Una de las muchas estrategias para alejar a la gente de la voluntad de razón y mantenerla en un estado de enajenación es bombardearla de deseos, es decir, de carencias, a través de los medios masivos, pero también insistir de modo muy sutil en que la forma de satisfacer esas carencias es únicamente con dinero, al que ya no se le contempla como un medio de intercambio, sino como fin en sí mismo: un objetivo que acabará con cualquier finalidad real (el agua, el aire, la tierra, el calor del fuego, la vida animal, la naturaleza, el planeta, la misma especie humana…). Cada bombardeo que inventa nuevas necesidades lleva implícito el deseo de dinero, y quien satisface esas necesidades sabe que lo que no deja dinero carece de utilidad. Desde esta óptica, la mayoría de las carreras universitarias, así como el ejercicio y desarrollo del intelecto no serían útiles por sí mismos porque su fin inmediato no es la obtención de dinero. Tampoco sería útil un parque público ni el agua de un río: sólo el agua embotellada o los parques de diversiones donde se cobra la entrada.

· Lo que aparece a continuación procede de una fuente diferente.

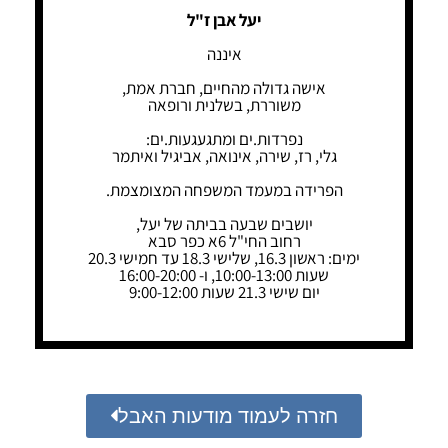
יעל אבן ז"ל
איננה
אישה גדולה מהחיים, חברת אמת,
משוררת, בשלנית ורופאה
נפרדות.ים ומתגעגעות.ים:
גלי, רז, שירה, אינואה, אביגיל ואיתמר
הפרידה במעמד המשפחה המצומצמת.
יושבים שבעה בביתה של יעל,
רחוב החי"ל 6א כפר סבא
ימים: ראשון 16.3, שלישי 18.3 עד חמישי 20.3
שעות 10:00-13:00, ו- 16:00-20:00
יום שישי 21.3 שעות 9:00-12:00
חזרה לעמוד מודעות האבל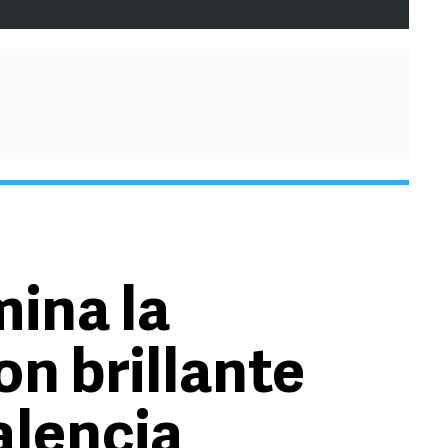
mina la
n brillante
alencia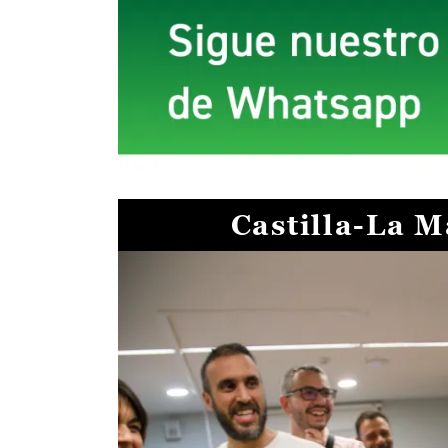
Castilla-La 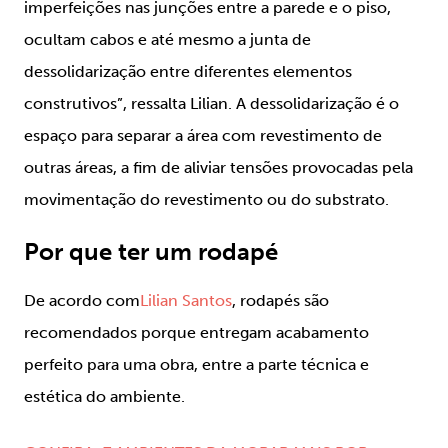
imperfeições nas junções entre a parede e o piso,
ocultam cabos e até mesmo a junta de
dessolidarização entre diferentes elementos
construtivos”,
ressalta Lilian. A dessolidarização é o
espaço para separar a área com revestimento de
outras áreas, a fim de aliviar tensões provocadas pela
movimentação do revestimento ou do substrato.
Por que ter um rodapé
De acordo com
Lilian Santos
, rodapés são
recomendados porque entregam acabamento
perfeito para uma obra, entre a parte técnica e
estética do ambiente.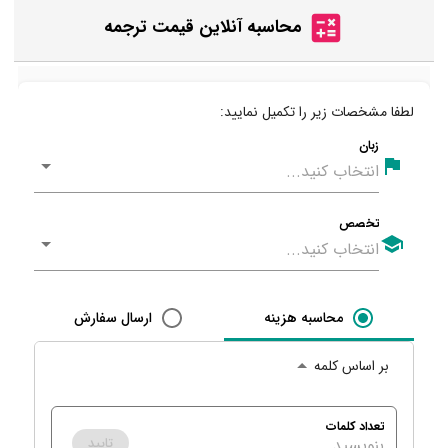
محاسبه آنلاین قیمت ترجمه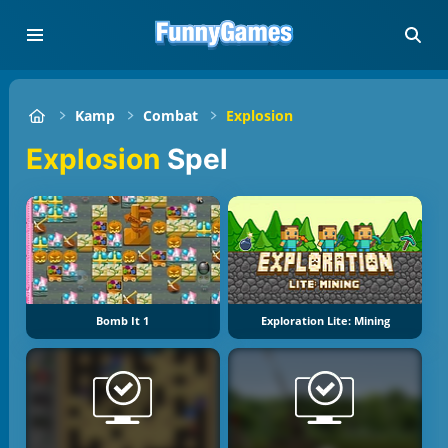
Kamp
Combat
Explosion
Explosion
Spel
Bomb It 1
Exploration Lite: Mining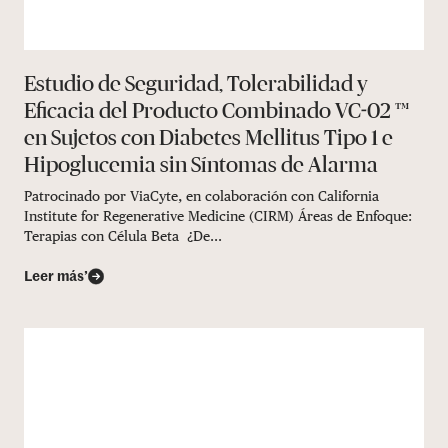
Estudio de Seguridad, Tolerabilidad y
Eficacia del Producto Combinado VC-02 ™
en Sujetos con Diabetes Mellitus Tipo 1 e
Hipoglucemia sin Síntomas de Alarma
Patrocinado por ViaCyte, en colaboración con California
Institute for Regenerative Medicine (CIRM) Áreas de Enfoque:
Terapias con Célula Beta ¿De...
Leer más’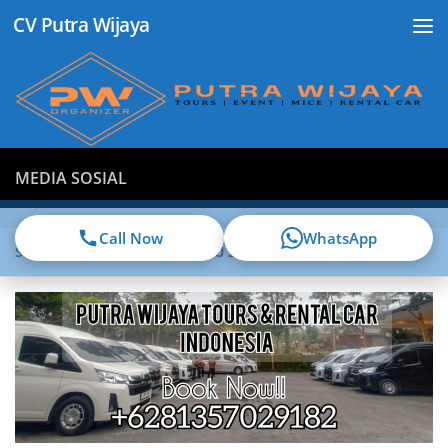
CV Putra Wijaya
Skip to content
MEDIA SOSIAL
Call Now
WhatsApp
SEWA ELF LUMAJANG TERBARU 2026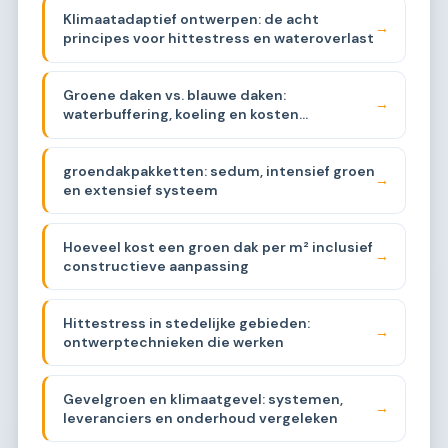
Klimaatadaptief ontwerpen: de acht
→
principes voor hittestress en wateroverlast
Groene daken vs. blauwe daken:
→
waterbuffering, koeling en kosten
vergeleken
groendakpakketten: sedum, intensief groen
→
en extensief systeem
Hoeveel kost een groen dak per m² inclusief
→
constructieve aanpassing
Hittestress in stedelijke gebieden:
→
ontwerptechnieken die werken
Gevelgroen en klimaatgevel: systemen,
→
leveranciers en onderhoud vergeleken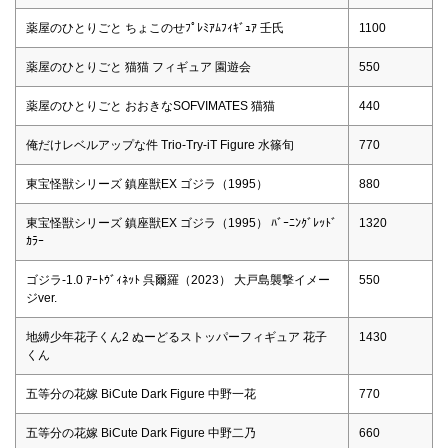
薬屋のひとりごと ちょこのせﾌﾟﾚﾐｱﾑﾌｨｷﾞｭｱ 壬氏
1100
薬屋のひとりごと 猫猫 フィギュア 園遊会
550
薬屋のひとりごと おおきなSOFVIMATES 猫猫
440
俺だけレベルアップな件 Trio-Try-iT Figure 水篠旬
770
東宝怪獣シリーズ 鎮座獣EX ゴジラ（1995）
880
東宝怪獣シリーズ 鎮座獣EX ゴジラ（1995） ﾊﾞｰﾆﾝｸﾞﾚｯﾄﾞ
1320
ｶﾗｰ
ゴジラ-1.0 ｱｰﾄｳﾞｨﾈｯﾄ 呉爾羅（2023） 大戸島襲撃イメー
550
ジver.
地縛少年花子くん2 ぬーどるストッパーフィギュア 花子
1430
くん
五等分の花嫁 BiCute Dark Figure 中野一花
770
五等分の花嫁 BiCute Dark Figure 中野二乃
660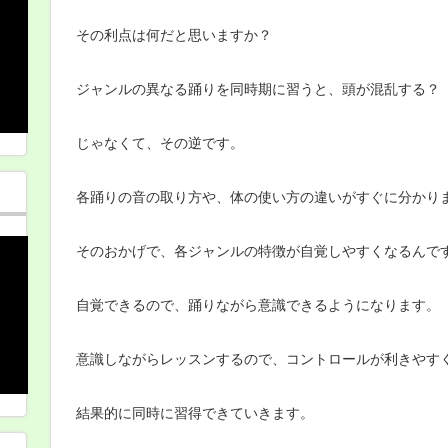
その利点は何だと思いますか？
ジャンルの異なる踊りを同時期に習うと、頭が混乱する？
じゃなくて、その逆です。
各踊りの音の取り方や、体の使い方の違いがすぐに分かり
そのおかげで、各ジャンルの特徴が自覚しやすくなるんで
自覚できるので、踊りながら意識できるようになります。
意識しながらレッスンするので、コントロールが利きやす
結果的に同時に習得できていきます。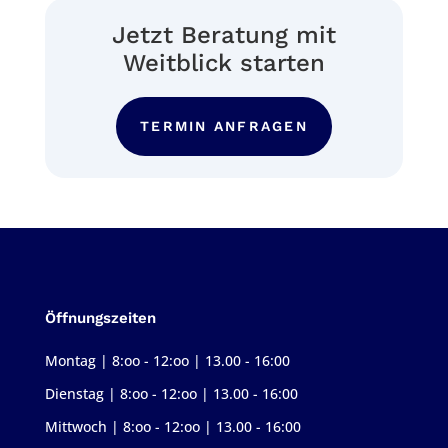
Jetzt Beratung mit
Weitblick starten
TERMIN ANFRAGEN
Öffnungszeiten
Montag | 8:oo - 12:oo | 13.00 - 16:00
Dienstag | 8:oo - 12:oo | 13.00 - 16:00
Mittwoch | 8:oo - 12:oo | 13.00 - 16:00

Todo esto acaba lentamente con la realidad, y lo paradójico es que quienes lo hacen son empresas y corporaciones creadas por gente supuestamente “realista” y “razonable”, capaz de extinguir una especie animal con tal de erigir una nueva zona turística.

A lo anterior, hay que agregar el siempre infantil y superficial concepto de “competencia”, como si vivir fuera un juego cuyo ganador estará marcado en la frente por la estrellita del triunfo monetario y las comodidades materiales. Uno de los efectos sociales de esta manera de percibir el mundo es la generación y la expansión de la envidia. Ciertas clases económicas envidian a otras y el tejido de una comunidad va descomponiéndose con el resentimiento social y el rencor. Alfonso Reyes define el rencor como la “falta de acomodo, para una emoción inédita, en nuestro sistema del mundo. Sensación de estorbo sublimada —no: satanizada”, y Todorov habla del “abuso de la memoria”. El resentimiento, la envidia y el rencor se reproducen y expanden. Ya se trate de una comunidad, es decir, de un grupo que comparte valores y creencias, o de una sociedad regida siempre por leyes, el tejido humano que las conforma se va descomponiendo y cada vez más se dirige a un estado mucho más primitivo que el de la animalidad, un estado en que lo único relevante es la consecución del placer evitando el dolor con el dinero como único intermediario y otorgante de placer. Tampoco importa si esta acción se ejecuta a costa de los demás, oprimiéndolos o explotándolos. El deseo se multiplica una y otra vez luego de satisfacerse, y quien ya tiene quiere más y más. Todo se convierte en círculo vicioso, o mejor: en una espiral descendente donde el planeta, con todos sus elementos, será un inmenso mercado controlado por quienes lo han patentizado: las grandes corporaciones (incluida una de las más viejas y letales: la Iglesia católica). Mientras tanto, las clases oprimidas (y envidiosas) seguirán destruyéndose mutuamente.